Silverman: Baseball owners wise to drop international draft demand – Boston Herald

They couldn’t . . . could they?

They wouldn’t be so greedy, so shortsighted, so, so . . . foolish — would they?

Who’s “they” you ask? The baseball owners and baseball players, the billionaires and the millionaires who are taking talks down to Thursday’s wire, when the current collective bargaining agreement expires.

That the sides have the potential to set in motion the first work stoppage in 22 years — the threat of a Major League Baseball lockout was reported recently by Fox Sports’ Ken Rosenthal and now, according to Buster Olney of ESPN, teams might not participate in next week’s winter meetings if there’s no new CBA — creates one of the most tone-deaf developments in the sport’s recent history.

The owners can be the heroes by backing away from an unnecessary sticking point.

According to multiple reports, the biggest holdup over the holiday weekend was that the owners wanted to adopt an international draft — a process that would substantially benefit the teams and reduce signing bonuses for future players — while the union, with considerable support from their Latin American contingent, is dead-set against it.

An encouraging sign popped up last night when Rosenthal reported owners backed down on the international draft as a condition to getting a deal done. Let’s hope the owners hold to that.

Without getting too bogged down in the details, all you need to know is that in exchange for this piece of profit, the owners would be willing to abolish the draft pick compensation piece that comes with qualifying offers, which has acted as a drag on players’ salaries. The players wanted this, of course, but not, so far at least, at the expense of an international draft.

Other issues on the table include raising the annual luxury-tax threshold from $189 million to approximately $200 million, a player-friendly change that’s essentially a cost-of-living hike, which would be nothing revolutionary. Same with perhaps raising the roster size to 26 or making the previous day’s starting pitcher ineligible in favor of a minor leaguer being called up.

These are tweaks, just like pace-of-game initiatives.

The international draft/compensation pick issue is a really big deal, important to each side, but this missive is not about weighing the pros and cons of each side.

The greater point is that the contentious nature of the struggle is a clear and eloquent shout that the idea is too radical for right now. It’s a stretch. The owners would like it, but they don’t need it, and the players are absolutely right to dig in their heels on the issue.

Rather than meet defiance with defiance and institute a lockout, the owners appear to have taken a deep breath, looked around, taken stock of the world around them and backed away from the draft.

There’s a considerable amount of goodwill right now in the sport, even though the sweet spot the Cubs put us all in with their World Series victory was shoved to the agate pages in the wake of the presidential election. And not to draw a direct line between baseball and what brought Donald Trump to a victory in the Electoral College vote, but it’s fair to point out the economic concerns of the middle class were a major driver in the election.
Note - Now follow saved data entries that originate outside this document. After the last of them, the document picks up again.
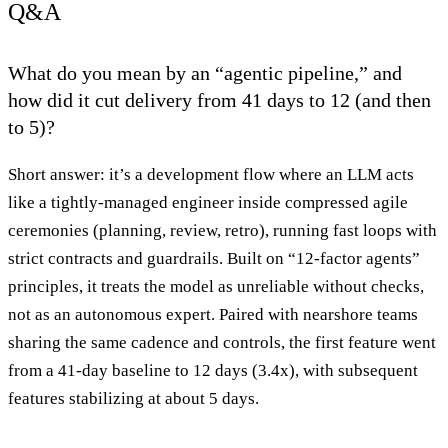
Q&A
What do you mean by an “agentic pipeline,” and
how did it cut delivery from 41 days to 12 (and then
to 5)?
Short answer: it’s a development flow where an LLM acts
like a tightly-managed engineer inside compressed agile
ceremonies (planning, review, retro), running fast loops with
strict contracts and guardrails. Built on “12-factor agents”
principles, it treats the model as unreliable without checks,
not as an autonomous expert. Paired with nearshore teams
sharing the same cadence and controls, the first feature went
from a 41-day baseline to 12 days (3.4x), with subsequent
features stabilizing at about 5 days.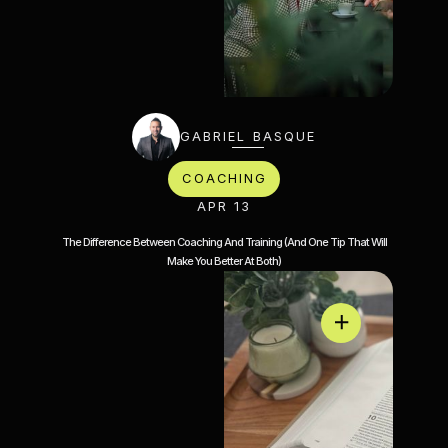
GABRIEL BASQUE
COACHING
APR 13
The Difference Between Coaching And Training (And One Tip That Will
Make You Better At Both)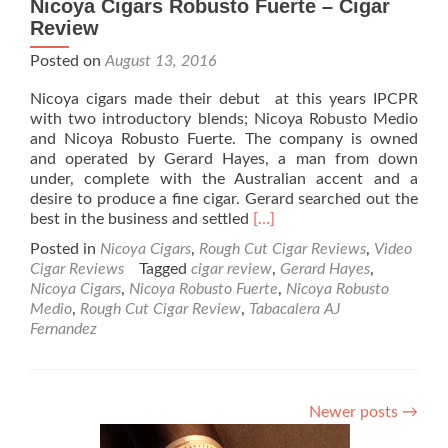
Nicoya Cigars Robusto Fuerte – Cigar
Review
Posted on
August 13, 2016
Nicoya cigars made their debut at this years IPCPR
with two introductory blends; Nicoya Robusto Medio
and Nicoya Robusto Fuerte. The company is owned
and operated by Gerard Hayes, a man from down
under, complete with the Australian accent and a
desire to produce a fine cigar. Gerard searched out the
Read
best in the business and settled
[…]
more
Posted in
Nicoya Cigars
,
Rough Cut Cigar Reviews
,
Video
about
Cigar Reviews
Tagged
cigar review
,
Gerard Hayes
,
Nicoya
Nicoya Cigars
,
Nicoya Robusto Fuerte
,
Nicoya Robusto
Cigars
Medio
,
Rough Cut Cigar Review
,
Tabacalera AJ
Robusto
Fernandez
Fuerte
–
Cigar
Review
Newer posts
→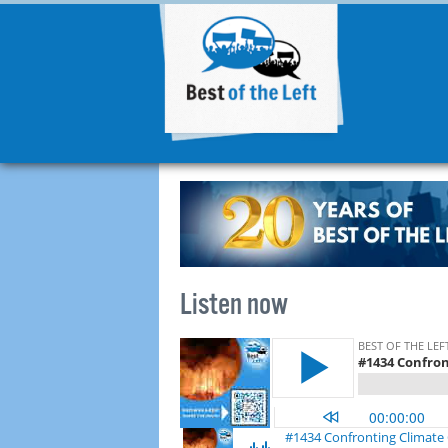
Listen now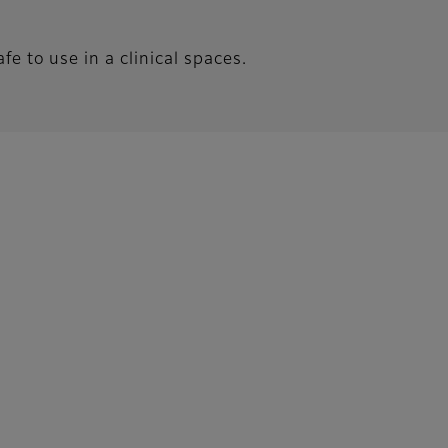
e to use in a clinical spaces.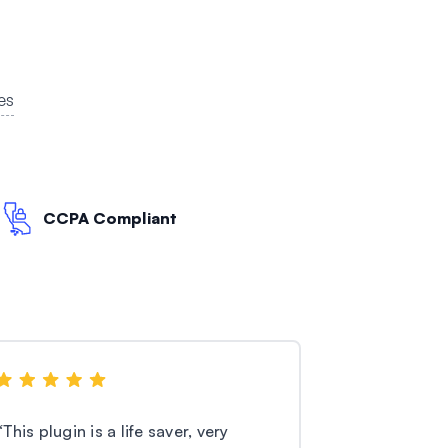
es
CCPA Compliant
“
This plugin is a life saver, very
“
I’m using th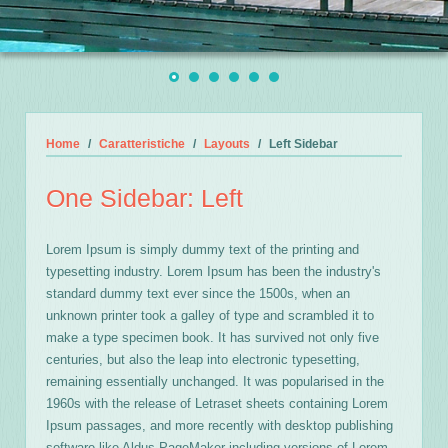
Home
Caratteristiche
Layouts
Left Sidebar
One Sidebar: Left
Lorem Ipsum is simply dummy text of the printing and
typesetting industry. Lorem Ipsum has been the industry's
standard dummy text ever since the 1500s, when an
unknown printer took a galley of type and scrambled it to
make a type specimen book. It has survived not only five
centuries, but also the leap into electronic typesetting,
remaining essentially unchanged. It was popularised in the
1960s with the release of Letraset sheets containing Lorem
Ipsum passages, and more recently with desktop publishing
software like Aldus PageMaker including versions of Lorem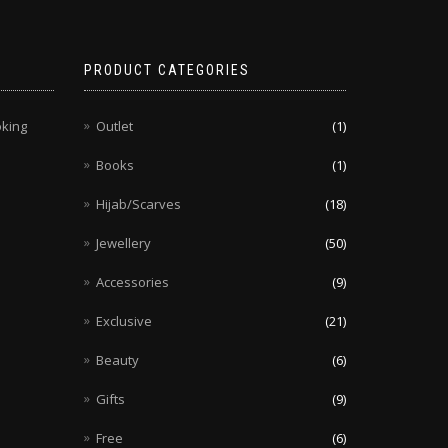
chosen
on
the
PRODUCT CATEGORIES
product
page
oking
Outlet
(1)
Books
(1)
Hijab/Scarves
(18)
Jewellery
(50)
Accessories
(9)
Exclusive
(21)
Beauty
(6)
Gifts
(9)
Free
(6)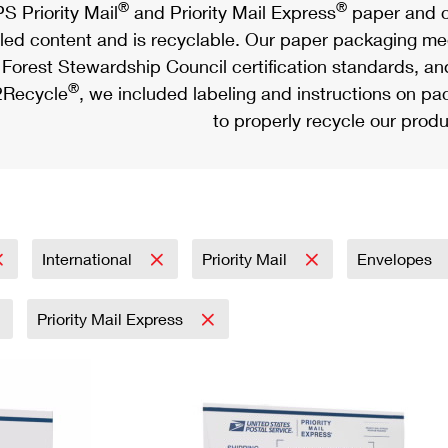
®
®
S Priority Mail
and Priority Mail Express
paper and c
led content and is recyclable. Our paper packaging meet
Forest Stewardship Council certification standards, an
®
Recycle
, we included labeling and instructions on p
to properly recycle our produ
International
Priority Mail
Envelopes
Priority Mail Express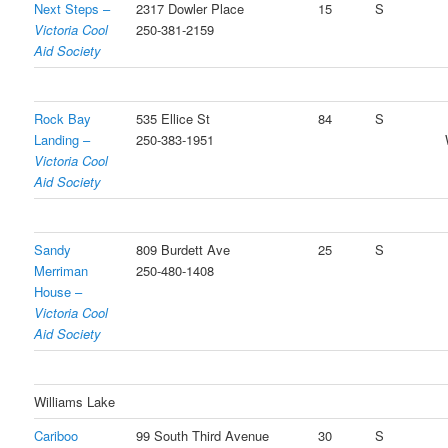
Next Steps –
2317 Dowler Place
15
S
Victoria Cool
250-381-2159
Aid Society
Rock Bay
535 Ellice St
84
S
Landing –
250-383-1951
Victoria Cool
Aid Society
Sandy
809 Burdett Ave
25
S
Merriman
250-480-1408
House –
Victoria Cool
Aid Society
Williams Lake
Cariboo
99 South Third Avenue
30
S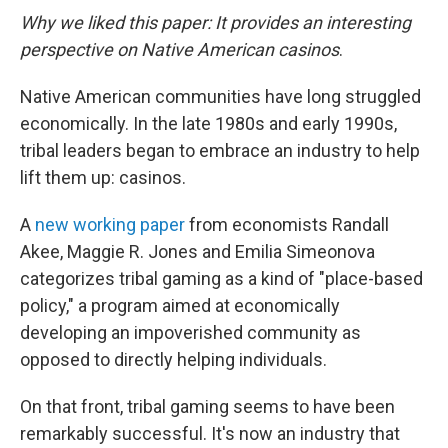
Why we liked this paper: It provides an interesting
perspective on Native American casinos
.
Native American communities have long struggled
economically. In the late 1980s and early 1990s,
tribal leaders began to embrace an industry to help
lift them up: casinos.
A
new working paper
from economists Randall
Akee, Maggie R. Jones and Emilia Simeonova
categorizes tribal gaming as a kind of "place-based
policy," a program aimed at economically
developing an impoverished community as
opposed to directly helping individuals.
On that front, tribal gaming seems to have been
remarkably successful. It's now an industry that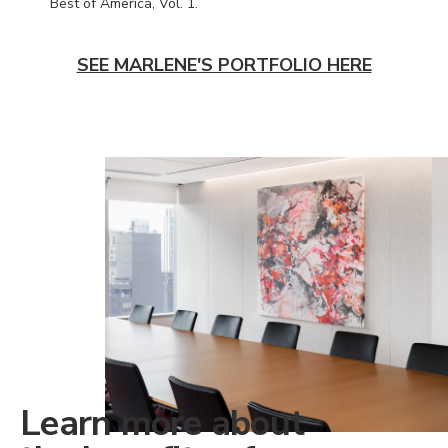
Best of America, Vol. 1.
SEE MARLENE'S PORTFOLIO HERE
Learn more about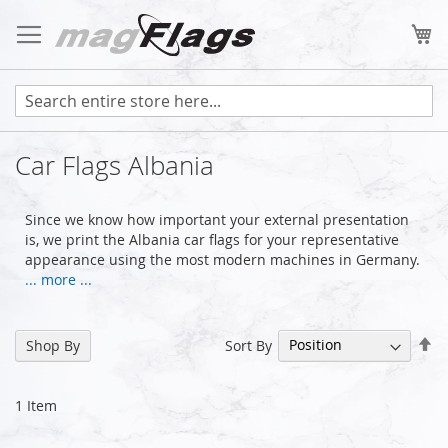
Skip
to
My
Content
Car Flags Albania
Since we know how important your external presentation
is, we print the Albania car flags for your representative
appearance using the most modern machines in Germany.
... more ...
Se
Sort By
Shop By
De
Di
1
Item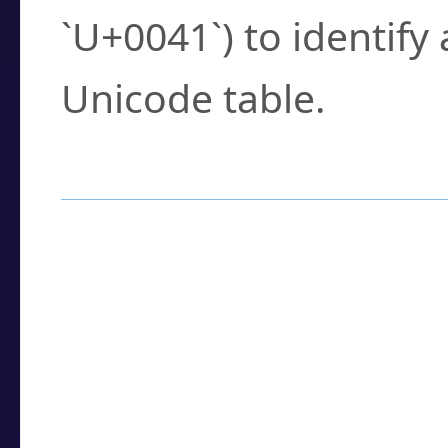
`U+0041`) to identify
Unicode table.
How to Use the U
Enter a
character
,
w
search field.
Browse the results t
you need.
Click or select the ch
detailed encoding 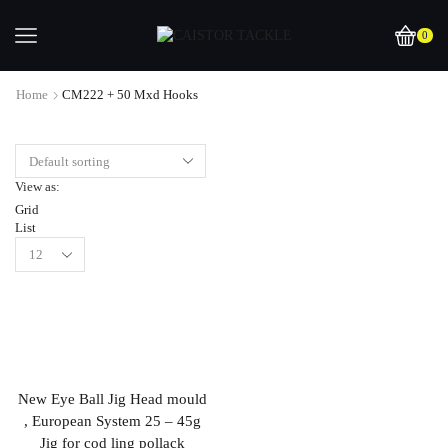
0
Home
CM222 + 50 Mxd Hooks
View as:
Grid
List
New Eye Ball Jig Head mould
, European System 25 – 45g
Jig for cod ling pollack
And while the nuts and bolts of this labor battle between the millionaires and billionaires is important to the future of the sport, it’s impossible to overlook how flush the sport is. MLB, according to Forbes, saw $500 million of growth in gross revenues last year, and the sport will approach $10 billion in revenues in 2017. Television viewership for the postseason was the best since 2001. The sport still skews too old, attendance is plateauing some, the games move too slowly and minority representation in the managerial jobs and front offices is too weak, but overall, baseball is in strong shape.

And that makes for a real bad look if a needless economic squabble takes center stage.

This is the first CBA for both commissioner Rob Manfred and union head Tony Clark. Neither wants to derail decades of labor peace so early in their tenures, which come at a time when a bold new look to a CBA is not warranted.

Stick, mainly, with the old one. Nobody will suffer.

If the owners came to understand there is no urgency to instituting an international draft, then good for them for applying the brakes to a train headed off the rails. They just might have averted a self-induced accident.